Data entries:
□ □ □ □ □ □ □
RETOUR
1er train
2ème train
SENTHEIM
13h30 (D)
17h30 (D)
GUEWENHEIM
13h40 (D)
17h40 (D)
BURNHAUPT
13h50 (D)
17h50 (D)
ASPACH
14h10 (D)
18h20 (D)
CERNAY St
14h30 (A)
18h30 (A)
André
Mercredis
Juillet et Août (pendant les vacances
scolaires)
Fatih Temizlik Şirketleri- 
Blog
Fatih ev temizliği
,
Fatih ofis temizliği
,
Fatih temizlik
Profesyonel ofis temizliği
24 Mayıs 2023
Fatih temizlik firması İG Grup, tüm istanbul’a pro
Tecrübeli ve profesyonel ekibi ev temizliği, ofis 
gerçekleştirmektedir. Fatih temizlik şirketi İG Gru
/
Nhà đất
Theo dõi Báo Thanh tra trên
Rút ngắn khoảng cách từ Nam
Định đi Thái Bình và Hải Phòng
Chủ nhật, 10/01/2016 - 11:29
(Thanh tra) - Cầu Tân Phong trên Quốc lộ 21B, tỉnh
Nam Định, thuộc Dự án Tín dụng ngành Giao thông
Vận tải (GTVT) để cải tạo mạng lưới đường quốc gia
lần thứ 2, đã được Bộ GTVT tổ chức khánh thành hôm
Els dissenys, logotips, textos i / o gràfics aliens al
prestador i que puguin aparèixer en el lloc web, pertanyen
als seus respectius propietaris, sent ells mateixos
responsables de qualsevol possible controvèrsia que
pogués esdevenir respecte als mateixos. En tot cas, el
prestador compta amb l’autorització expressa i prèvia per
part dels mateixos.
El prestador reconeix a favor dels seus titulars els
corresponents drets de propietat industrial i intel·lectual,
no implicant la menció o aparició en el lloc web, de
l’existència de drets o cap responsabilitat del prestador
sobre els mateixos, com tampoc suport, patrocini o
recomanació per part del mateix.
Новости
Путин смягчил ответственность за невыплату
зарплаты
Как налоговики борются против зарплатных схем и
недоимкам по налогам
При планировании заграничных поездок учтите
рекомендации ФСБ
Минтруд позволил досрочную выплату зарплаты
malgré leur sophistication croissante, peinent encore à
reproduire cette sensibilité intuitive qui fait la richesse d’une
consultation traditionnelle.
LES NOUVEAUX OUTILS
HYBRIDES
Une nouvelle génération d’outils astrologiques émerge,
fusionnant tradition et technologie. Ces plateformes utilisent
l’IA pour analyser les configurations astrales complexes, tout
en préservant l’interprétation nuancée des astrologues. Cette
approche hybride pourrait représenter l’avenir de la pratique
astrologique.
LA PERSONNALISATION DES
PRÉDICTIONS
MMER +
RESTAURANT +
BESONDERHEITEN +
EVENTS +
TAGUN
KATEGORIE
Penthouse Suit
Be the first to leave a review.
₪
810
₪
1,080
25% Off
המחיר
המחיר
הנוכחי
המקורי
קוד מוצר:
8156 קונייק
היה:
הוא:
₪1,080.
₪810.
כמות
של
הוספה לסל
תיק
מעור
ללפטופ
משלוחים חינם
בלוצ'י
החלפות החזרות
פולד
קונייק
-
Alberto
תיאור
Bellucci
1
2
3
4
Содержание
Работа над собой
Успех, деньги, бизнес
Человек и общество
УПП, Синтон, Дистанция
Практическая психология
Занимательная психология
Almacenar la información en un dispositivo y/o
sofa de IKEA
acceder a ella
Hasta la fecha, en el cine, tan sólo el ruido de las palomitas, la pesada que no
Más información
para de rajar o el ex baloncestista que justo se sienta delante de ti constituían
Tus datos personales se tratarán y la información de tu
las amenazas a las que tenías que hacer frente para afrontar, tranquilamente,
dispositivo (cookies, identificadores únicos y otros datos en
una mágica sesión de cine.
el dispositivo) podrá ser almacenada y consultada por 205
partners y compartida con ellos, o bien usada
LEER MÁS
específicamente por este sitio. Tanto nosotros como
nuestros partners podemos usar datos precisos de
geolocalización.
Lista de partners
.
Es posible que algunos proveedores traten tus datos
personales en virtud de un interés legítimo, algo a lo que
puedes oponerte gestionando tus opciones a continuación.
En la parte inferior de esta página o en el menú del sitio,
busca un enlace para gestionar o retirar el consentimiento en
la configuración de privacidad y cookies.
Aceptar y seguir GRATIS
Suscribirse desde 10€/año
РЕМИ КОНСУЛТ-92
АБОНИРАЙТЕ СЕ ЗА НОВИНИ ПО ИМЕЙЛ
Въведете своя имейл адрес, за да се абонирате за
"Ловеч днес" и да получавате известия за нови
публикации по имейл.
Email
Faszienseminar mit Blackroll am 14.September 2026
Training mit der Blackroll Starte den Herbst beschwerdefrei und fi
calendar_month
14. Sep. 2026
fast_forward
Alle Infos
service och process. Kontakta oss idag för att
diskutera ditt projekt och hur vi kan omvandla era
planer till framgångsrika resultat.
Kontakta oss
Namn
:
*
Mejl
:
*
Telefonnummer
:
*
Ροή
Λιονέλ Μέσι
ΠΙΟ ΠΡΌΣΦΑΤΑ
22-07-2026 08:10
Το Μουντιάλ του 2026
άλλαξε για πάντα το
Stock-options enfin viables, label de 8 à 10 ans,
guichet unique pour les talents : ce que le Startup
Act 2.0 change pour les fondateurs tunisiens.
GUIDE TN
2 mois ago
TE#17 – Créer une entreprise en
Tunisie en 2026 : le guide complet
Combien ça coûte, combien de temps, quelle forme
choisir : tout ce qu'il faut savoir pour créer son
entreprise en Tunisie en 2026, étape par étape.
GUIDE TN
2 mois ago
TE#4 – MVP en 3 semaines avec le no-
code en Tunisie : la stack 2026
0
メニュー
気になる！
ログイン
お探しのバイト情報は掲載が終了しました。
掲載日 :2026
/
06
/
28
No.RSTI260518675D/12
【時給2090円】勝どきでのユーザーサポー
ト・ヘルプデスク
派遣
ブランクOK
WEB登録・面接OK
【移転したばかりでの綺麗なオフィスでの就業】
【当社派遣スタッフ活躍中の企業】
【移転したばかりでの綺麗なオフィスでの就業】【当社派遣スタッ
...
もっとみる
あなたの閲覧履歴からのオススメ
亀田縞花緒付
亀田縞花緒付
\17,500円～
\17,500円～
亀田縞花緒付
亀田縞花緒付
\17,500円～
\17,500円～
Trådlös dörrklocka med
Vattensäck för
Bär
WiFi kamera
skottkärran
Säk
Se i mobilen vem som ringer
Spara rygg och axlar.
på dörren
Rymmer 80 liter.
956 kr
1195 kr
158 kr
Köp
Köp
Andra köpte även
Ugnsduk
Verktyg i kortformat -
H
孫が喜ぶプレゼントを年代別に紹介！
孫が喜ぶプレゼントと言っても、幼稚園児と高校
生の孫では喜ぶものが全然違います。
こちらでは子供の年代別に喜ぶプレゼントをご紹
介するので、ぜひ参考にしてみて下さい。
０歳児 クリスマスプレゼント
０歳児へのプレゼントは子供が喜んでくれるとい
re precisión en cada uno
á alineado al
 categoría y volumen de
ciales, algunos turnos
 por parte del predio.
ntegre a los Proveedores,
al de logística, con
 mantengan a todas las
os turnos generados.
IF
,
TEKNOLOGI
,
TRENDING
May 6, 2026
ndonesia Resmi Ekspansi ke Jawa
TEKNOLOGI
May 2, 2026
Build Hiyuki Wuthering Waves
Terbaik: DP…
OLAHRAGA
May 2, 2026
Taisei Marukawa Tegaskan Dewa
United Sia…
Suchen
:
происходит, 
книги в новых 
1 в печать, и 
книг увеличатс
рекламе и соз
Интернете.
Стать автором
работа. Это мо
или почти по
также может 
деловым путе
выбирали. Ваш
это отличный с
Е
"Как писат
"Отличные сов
□ □ □ □ □ □ □
Exercise brief: All of the records need to be transcribed exactly.

Your response:
RETOUR
1er train
2ème train
SENTHEIM
13h30 (D)
17h30 (D)
GUEWENHEIM
13h40 (D)
17h40 (D)
BURNHAUPT
13h50 (D)
17h50 (D)
ASPACH
14h10 (D)
18h20 (D)
CERNAY St
14h30 (A)
18h30 (A)
André
Mercredis
Juillet et Août (pendant les vacances
scolaires)
Fatih Temizlik Şirketleri- 
Blog
Fatih ev temizliği
,
Fatih ofis temizliği
,
Fatih temizlik
Profesyonel ofis temizliği
24 Mayıs 2023
Fatih temizlik firması İG Grup, tüm istanbul’a pro
Tecrübeli ve profesyonel ekibi ev temizliği, ofis 
gerçekleştirmektedir. Fatih temizlik şirketi İG Gru
/
Nhà đất
Theo dõi Báo Thanh tra trên
Rút ngắn khoảng cách từ Nam
Định đi Thái Bình và Hải Phòng
Chủ nhật, 10/01/2016 - 11:29
(Thanh tra) - Cầu Tân Phong trên Quốc lộ 21B, tỉnh
Nam Định, thuộc Dự án Tín dụng ngành Giao thông
Vận tải (GTVT) để cải tạo mạng lưới đường quốc gia
lần thứ 2, đã được Bộ GTVT tổ chức khánh thành hôm
Els dissenys, logotips, textos i / o gràfics aliens al
prestador i que puguin aparèixer en el lloc web, pertanyen
als seus respectius propietaris, sent ells mateixos
responsables de qualsevol possible controvèrsia que
pogués esdevenir respecte als mateixos. En tot cas, el
prestador compta amb l’autorització expressa i prèvia per
part dels mateixos.
El prestador reconeix a favor dels seus titulars els
corresponents drets de propietat industrial i intel·lectual,
no implicant la menció o aparició en el lloc web, de
l’existència de drets o cap responsabilitat del prestador
sobre els mateixos, com tampoc suport, patrocini o
recomanació per part del mateix.
Новости
Путин смягчил ответственность за невыплату
зарплаты
Как налоговики борются против зарплатных схем и
недоимкам по налогам
При планировании заграничных поездок учтите
рекомендации ФСБ
Минтруд позволил досрочную выплату зарплаты
malgré leur sophistication croissante, peinent encore à
reproduire cette sensibilité intuitive qui fait la richesse d’une
consultation traditionnelle.
LES NOUVEAUX OUTILS
HYBRIDES
Une nouvelle génération d’outils astrologiques émerge,
fusionnant tradition et technologie. Ces plateformes utilisent
l’IA pour analyser les configurations astrales complexes, tout
en préservant l’interprétation nuancée des astrologues. Cette
approche hybride pourrait représenter l’avenir de la pratique
astrologique.
LA PERSONNALISATION DES
PRÉDICTIONS
MMER +
RESTAURANT +
BESONDERHEITEN +
EVENTS +
TAGUN
KATEGORIE
Penthouse Suit
Be the first to leave a review.
₪
810
₪
1,080
25% Off
המחיר
המחיר
הנוכחי
המקורי
קוד מוצר:
8156 קונייק
היה:
הוא:
₪1,080.
₪810.
כמות
של
הוספה לסל
תיק
מעור
ללפטופ
משלוחים חינם
בלוצ'י
החלפות החזרות
פולד
קונייק
-
Alberto
תיאור
Bellucci
1
2
3
4
Содержание
Работа над собой
Успех, деньги, бизнес
Человек и общество
УПП, Синтон, Дистанция
Практическая психология
Занимательная психология
Almacenar la información en un dispositivo y/o
sofa de IKEA
acceder a ella
Hasta la fecha, en el cine, tan sólo el ruido de las palomitas, la pesada que no
Más información
para de rajar o el ex baloncestista que justo se sienta delante de ti constituían
Tus datos personales se tratarán y la información de tu
las amenazas a las que tenías que hacer frente para afrontar, tranquilamente,
dispositivo (cookies, identificadores únicos y otros datos en
una mágica sesión de cine.
el dispositivo) podrá ser almacenada y consultada por 205
partners y compartida con ellos, o bien usada
LEER MÁS
específicamente por este sitio. Tanto nosotros como
nuestros partners podemos usar datos precisos de
geolocalización.
Lista de partners
.
Es posible que algunos proveedores traten tus datos
personales en virtud de un interés legítimo, algo a lo que
puedes oponerte gestionando tus opciones a continuación.
En la parte inferior de esta página o en el menú del sitio,
busca un enlace para gestionar o retirar el consentimiento en
la configuración de privacidad y cookies.
Aceptar y seguir GRATIS
Suscribirse desde 10€/año
РЕМИ КОНСУЛТ-92
АБОНИРАЙТЕ СЕ ЗА НОВИНИ ПО ИМЕЙЛ
Въведете своя имейл адрес, за да се абонирате за
"Ловеч днес" и да получавате известия за нови
публикации по имейл.
Email
Faszienseminar mit Blackroll am 14.September 2026
Training mit der Blackroll Starte den Herbst beschwerdefrei und fi
calendar_month
14. Sep. 2026
fast_forward
Alle Infos
service och process. Kontakta oss idag för att
diskutera ditt projekt och hur vi kan omvandla era
planer till framgångsrika resultat.
Kontakta oss
Namn
:
*
Mejl
:
*
Telefonnummer
:
*
Ροή
Λιονέλ Μέσι
ΠΙΟ ΠΡΌΣΦΑΤΑ
22-07-2026 08:10
Το Μουντιάλ του 2026
άλλαξε για πάντα το
Stock-options enfin viables, label de 8 à 10 ans,
guichet unique pour les talents : ce que le Startup
Act 2.0 change pour les fondateurs tunisiens.
GUIDE TN
2 mois ago
TE#17 – Créer une entreprise en
Tunisie en 2026 : le guide complet
Combien ça coûte, combien de temps, quelle forme
choisir : tout ce qu'il faut savoir pour créer son
entreprise en Tunisie en 2026, étape par étape.
GUIDE TN
2 mois ago
TE#4 – MVP en 3 semaines avec le no-
code en Tunisie : la stack 2026
0
メニュー
気になる！
ログイン
お探しのバイト情報は掲載が終了しました。
掲載日 :2026
/
06
/
28
No.RSTI260518675D/12
【時給2090円】勝どきでのユーザーサポー
ト・ヘルプデスク
派遣
ブランクOK
WEB登録・面接OK
【移転したばかりでの綺麗なオフィスでの就業】
【当社派遣スタッフ活躍中の企業】
【移転したばかりでの綺麗なオフィスでの就業】【当社派遣スタッ
...
もっとみる
あなたの閲覧履歴からのオススメ
亀田縞花緒付
亀田縞花緒付
\17,500円～
\17,500円～
亀田縞花緒付
亀田縞花緒付
\17,500円～
\17,500円～
Trådlös dörrklocka med
Vattensäck för
Bär
WiFi kamera
skottkärran
Säk
Se i mobilen vem som ringer
Spara rygg och axlar.
på dörren
Rymmer 80 liter.
956 kr
1195 kr
158 kr
Köp
Köp
Andra köpte även
Ugnsduk
Verktyg i kortformat -
H
孫が喜ぶプレゼントを年代別に紹介！
孫が喜ぶプレゼントと言っても、幼稚園児と高校
生の孫では喜ぶものが全然違います。
こちらでは子供の年代別に喜ぶプレゼントをご紹
介するので、ぜひ参考にしてみて下さい。
０歳児 クリスマスプレゼント
０歳児へのプレゼントは子供が喜んでくれるとい
re precisión en cada uno
á alineado al
 categoría y volumen de
ciales, algunos turnos
 por parte del predio.
ntegre a los Proveedores,
al de logística, con
 mantengan a todas las
os turnos generados.
IF
,
TEKNOLOGI
,
TRENDING
May 6, 2026
ndonesia Resmi Ekspansi ke Jawa
TEKNOLOGI
May 2, 2026
Build Hiyuki Wuthering Waves
Terbaik: DP…
OLAHRAGA
May 2, 2026
Taisei Marukawa Tegaskan Dewa
United Sia…
Suchen
:
происходит, 
книги в новых 
1 в печать, и 
книг увеличатс
рекламе и соз
Интернете.
Стать автором
работа. Это мо
или почти по
также может 
деловым путе
выбирали. Ваш
это отличный с
Е
"Как писат
"Отличные сов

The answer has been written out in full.